F. Conclusion and Decision
In view of the facts, supporting documentation, and settled legal position, the addition of Rs. 41,89,64,217 made by the Assessing Officer under section 37 is found to be unjustified. The amounts reversed during the year under appeal correspond to provisions that were previously disallowed and subjected to tax in earlier years. Bringing these amounts to tax again would result in double taxation, which is contrary to the scheme and intent of the Act. The Assessing Officer’s reasoning does not find support either in facts or in law. Accordingly, the addition is deleted. This ground of appeal is allowed.
12. Since, the provisions for estimated loss on securitisation and estimated expenses were disallowed in the initial year i.e. AYs 2009-10 and 2010-11, the reversal of such provisions was rightly reduced while computing the total income of the assessee. We do not find any infirmity in the order of CIT(A), which we confirm. Accordingly, the grounds are dismissed.

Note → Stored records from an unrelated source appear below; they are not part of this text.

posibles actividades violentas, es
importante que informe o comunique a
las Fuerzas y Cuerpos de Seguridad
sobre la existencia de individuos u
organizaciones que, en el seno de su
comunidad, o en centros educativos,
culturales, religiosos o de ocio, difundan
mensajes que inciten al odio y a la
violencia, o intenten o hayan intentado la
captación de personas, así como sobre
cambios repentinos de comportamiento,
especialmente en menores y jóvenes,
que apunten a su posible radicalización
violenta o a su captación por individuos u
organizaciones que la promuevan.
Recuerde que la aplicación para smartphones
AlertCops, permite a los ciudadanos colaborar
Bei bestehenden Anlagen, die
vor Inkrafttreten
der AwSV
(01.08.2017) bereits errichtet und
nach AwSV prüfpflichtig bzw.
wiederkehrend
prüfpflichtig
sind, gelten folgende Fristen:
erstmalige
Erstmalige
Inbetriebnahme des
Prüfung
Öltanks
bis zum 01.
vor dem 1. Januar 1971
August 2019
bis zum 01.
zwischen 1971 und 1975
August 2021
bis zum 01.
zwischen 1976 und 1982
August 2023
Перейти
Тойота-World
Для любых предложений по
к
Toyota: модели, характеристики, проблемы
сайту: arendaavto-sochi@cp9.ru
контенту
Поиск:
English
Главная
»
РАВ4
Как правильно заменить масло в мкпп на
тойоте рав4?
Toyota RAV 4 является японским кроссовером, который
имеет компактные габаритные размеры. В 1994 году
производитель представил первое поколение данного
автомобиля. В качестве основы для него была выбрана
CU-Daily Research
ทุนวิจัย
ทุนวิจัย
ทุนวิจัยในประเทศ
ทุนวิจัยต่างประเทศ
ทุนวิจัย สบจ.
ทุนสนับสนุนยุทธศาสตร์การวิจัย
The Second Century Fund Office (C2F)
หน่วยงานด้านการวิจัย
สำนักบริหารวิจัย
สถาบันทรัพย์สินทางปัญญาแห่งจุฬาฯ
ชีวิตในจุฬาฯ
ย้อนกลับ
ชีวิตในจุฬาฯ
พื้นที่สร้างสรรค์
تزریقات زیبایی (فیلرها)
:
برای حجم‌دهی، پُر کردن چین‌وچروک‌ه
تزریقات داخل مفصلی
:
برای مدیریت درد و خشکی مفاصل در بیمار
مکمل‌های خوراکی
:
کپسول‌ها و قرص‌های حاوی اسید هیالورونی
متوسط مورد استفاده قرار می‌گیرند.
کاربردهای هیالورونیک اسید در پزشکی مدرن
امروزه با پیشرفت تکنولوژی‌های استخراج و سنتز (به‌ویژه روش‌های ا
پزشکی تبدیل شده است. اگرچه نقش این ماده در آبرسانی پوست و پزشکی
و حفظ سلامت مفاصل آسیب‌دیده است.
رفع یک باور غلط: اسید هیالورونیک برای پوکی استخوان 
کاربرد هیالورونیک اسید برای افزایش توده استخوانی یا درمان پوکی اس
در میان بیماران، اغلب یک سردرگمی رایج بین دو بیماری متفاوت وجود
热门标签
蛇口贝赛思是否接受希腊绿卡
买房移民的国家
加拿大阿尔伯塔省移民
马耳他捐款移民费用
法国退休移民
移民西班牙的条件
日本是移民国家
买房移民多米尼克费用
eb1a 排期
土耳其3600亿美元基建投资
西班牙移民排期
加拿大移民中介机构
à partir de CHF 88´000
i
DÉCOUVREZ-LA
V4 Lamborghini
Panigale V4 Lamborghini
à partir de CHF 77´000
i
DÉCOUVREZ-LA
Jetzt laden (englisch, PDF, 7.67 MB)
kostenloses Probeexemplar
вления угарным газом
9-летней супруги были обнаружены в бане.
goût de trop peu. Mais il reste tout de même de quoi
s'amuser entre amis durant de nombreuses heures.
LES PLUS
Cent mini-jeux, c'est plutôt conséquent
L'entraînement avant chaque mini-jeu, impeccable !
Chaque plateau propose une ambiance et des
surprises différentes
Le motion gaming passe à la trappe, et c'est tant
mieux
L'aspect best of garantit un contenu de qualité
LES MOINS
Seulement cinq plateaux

13. In the result, the appeal of the assessee is dismissed.
ITA No.5545/Mum/2025 (AY: 2013-14)
14. Facts of the above appeal are similar to the facts of assessment year 201415 in ITA No.6003/Mum/2025. In both these years, the cases were reopened u/s 147 of the Act by issue of notice u/s 148 of the Act. After considering the submission of the assessee, the AO disallowed the provisions for estimated loss on securitisation and estimated expenses on securitisation which were credited to the profit and loss account but reduced while computing the total income. The CIT(A) has confirmed the addition though it was deleted in AY 2014-15. The issue has been discussed in detail in ITA No.6003/Mum/2025 (supra) and the appeal of the revenue has been dismissed. Following the reasons given therein, the ground Nos.4 and 5 raised by the assessee are allowed.
15. Since we have allowed the appeal on merit, the other grounds become academic in nature and do not require adjudication.
16. In the result, the appeal of the assessee is allowed.